Pour déterminer cette date, une expertise, à la charge de la victime, a eu lieu. L'expert psychiatrique a jugé que le préjudice n'avait été consolidé qu'en 2018, année où la victime s'est tournée vers la justice. Les faits ne sont donc pas prescrits au civil. Autre particularité de cette décision : les faits qui ont été jugés à l'audience ne reposent sur aucune enquête de police préalable. "C'est une enquête faite par nous-même", concède l'avocat.

Une audience pour fixer le montant des dommages et intérêts à verser à la victime devrait se tenir dans près de deux mois, précise son conseil à franceinfo. Pour les différentes agressions sexuelles subies durant son enfance, Jérémy Garamond a demandé près de 103 000 euros d'indemnisation. La somme fixée lors de l'audience sera reversée à des associations, a assuré la victime. Comme le procès s'est tenu au civil, la condamnation n'entraîne aucune peine de prison. "Ce que mon client voulait, c'était avant tout un procès et la reconnaissance de la culpabilité de l'agresseur", explique Me Olivier Pardo. 

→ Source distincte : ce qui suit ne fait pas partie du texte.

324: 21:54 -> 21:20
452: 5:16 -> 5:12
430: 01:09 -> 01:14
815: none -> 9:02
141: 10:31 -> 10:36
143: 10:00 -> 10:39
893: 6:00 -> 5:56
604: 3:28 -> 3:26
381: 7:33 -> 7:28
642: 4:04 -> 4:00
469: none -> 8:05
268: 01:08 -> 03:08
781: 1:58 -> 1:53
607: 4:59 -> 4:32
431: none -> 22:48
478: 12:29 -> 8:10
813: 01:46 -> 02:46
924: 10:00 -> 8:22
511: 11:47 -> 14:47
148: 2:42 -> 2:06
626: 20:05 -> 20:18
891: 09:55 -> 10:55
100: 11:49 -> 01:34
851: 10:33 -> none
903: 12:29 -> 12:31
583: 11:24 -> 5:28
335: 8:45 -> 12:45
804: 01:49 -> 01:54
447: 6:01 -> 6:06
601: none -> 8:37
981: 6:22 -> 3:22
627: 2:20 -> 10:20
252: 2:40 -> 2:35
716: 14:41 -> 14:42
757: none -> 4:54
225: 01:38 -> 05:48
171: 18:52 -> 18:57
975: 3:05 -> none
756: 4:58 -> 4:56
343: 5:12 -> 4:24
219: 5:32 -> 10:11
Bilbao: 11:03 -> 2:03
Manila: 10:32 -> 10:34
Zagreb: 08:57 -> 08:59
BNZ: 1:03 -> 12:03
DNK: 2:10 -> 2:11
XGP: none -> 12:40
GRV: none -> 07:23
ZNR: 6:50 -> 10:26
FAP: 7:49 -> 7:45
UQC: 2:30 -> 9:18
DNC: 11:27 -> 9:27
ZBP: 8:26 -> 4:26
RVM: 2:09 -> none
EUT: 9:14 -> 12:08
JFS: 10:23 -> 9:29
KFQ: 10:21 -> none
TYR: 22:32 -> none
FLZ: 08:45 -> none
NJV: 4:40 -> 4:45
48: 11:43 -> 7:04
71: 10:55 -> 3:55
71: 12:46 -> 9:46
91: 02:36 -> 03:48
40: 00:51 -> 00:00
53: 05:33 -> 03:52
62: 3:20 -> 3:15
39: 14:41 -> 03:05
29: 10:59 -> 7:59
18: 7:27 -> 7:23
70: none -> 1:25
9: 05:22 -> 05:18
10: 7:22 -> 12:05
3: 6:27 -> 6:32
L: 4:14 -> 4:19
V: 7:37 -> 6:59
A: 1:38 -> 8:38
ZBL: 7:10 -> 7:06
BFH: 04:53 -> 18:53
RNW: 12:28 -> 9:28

Cette décision, qui peut encore être infirmée en appel puis en cassation, est "particulièrement intéressante" pour Audrey Darsonville. "C'est une reconnaissance par la justice de l'existence d'un préjudice. Lorsque les faits sont prescrits en matière pénale, ça peut être une solution pour des victimes qui veulent tout de même une condamnation", souligne-t-elle. Avant de nuancer. "Cela ne peut être que du cas par cas, il ne faut pas espérer que cela soit applicable pour tous et dans toutes les juridictions", insiste la juriste.